### Task details
Do any lines in the data below contain "comme"? If so, copy every one of them.

### Entries supplied
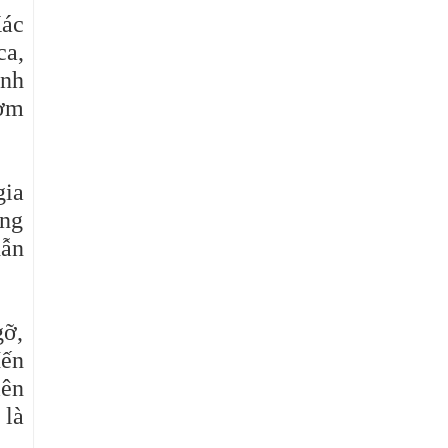
Xác
ca,
ình
cơm
gia
ùng
dẫn
gỡ,
Mến
iên
 là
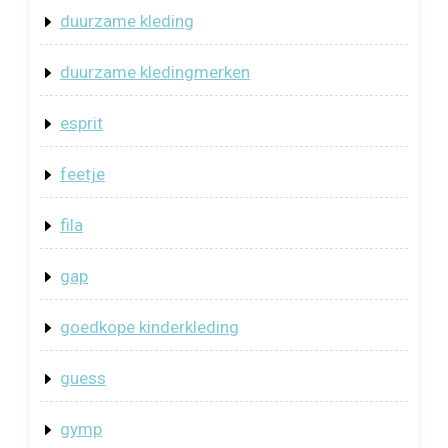
duurzame kleding
duurzame kledingmerken
esprit
feetje
fila
gap
goedkope kinderkleding
guess
gymp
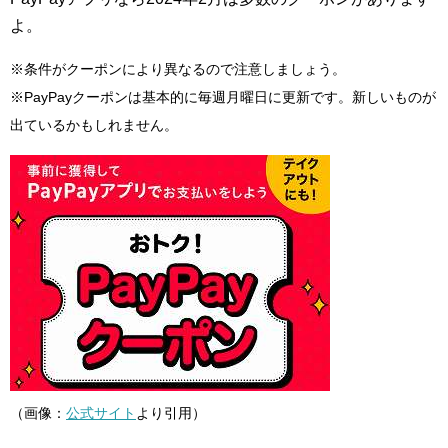
よ。
※条件がクーポンにより異なるので注意しましょう。
※PayPayクーポンは基本的に毎週月曜日に更新です。新しいものが
出ているかもしれません。
（画像：
公式サイト
より引用）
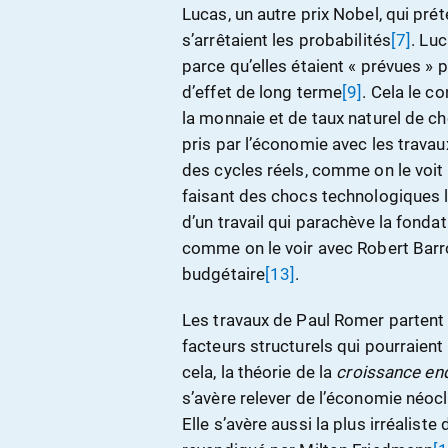
Lucas, un autre prix Nobel, qui pré
s’arrêtaient les probabilités
[7]
. Lu
parce qu’elles étaient « prévues »
d’effet de long terme
[9]
. Cela le c
la monnaie et de taux naturel de 
pris par l’économie avec les travau
des cycles réels, comme on le voit
faisant des chocs technologiques l
d’un travail qui parachève la fond
comme on le voir avec Robert Barro,
budgétaire
[13]
.
Les travaux de Paul Romer partent
facteurs structurels qui pourraien
cela, la théorie de la
croissance e
s’avère relever de l’économie néocl
Elle s’avère aussi la plus irréalist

### Solution for this problem
des cycles réels, comme on le voit
comme on le voir avec Robert Barro,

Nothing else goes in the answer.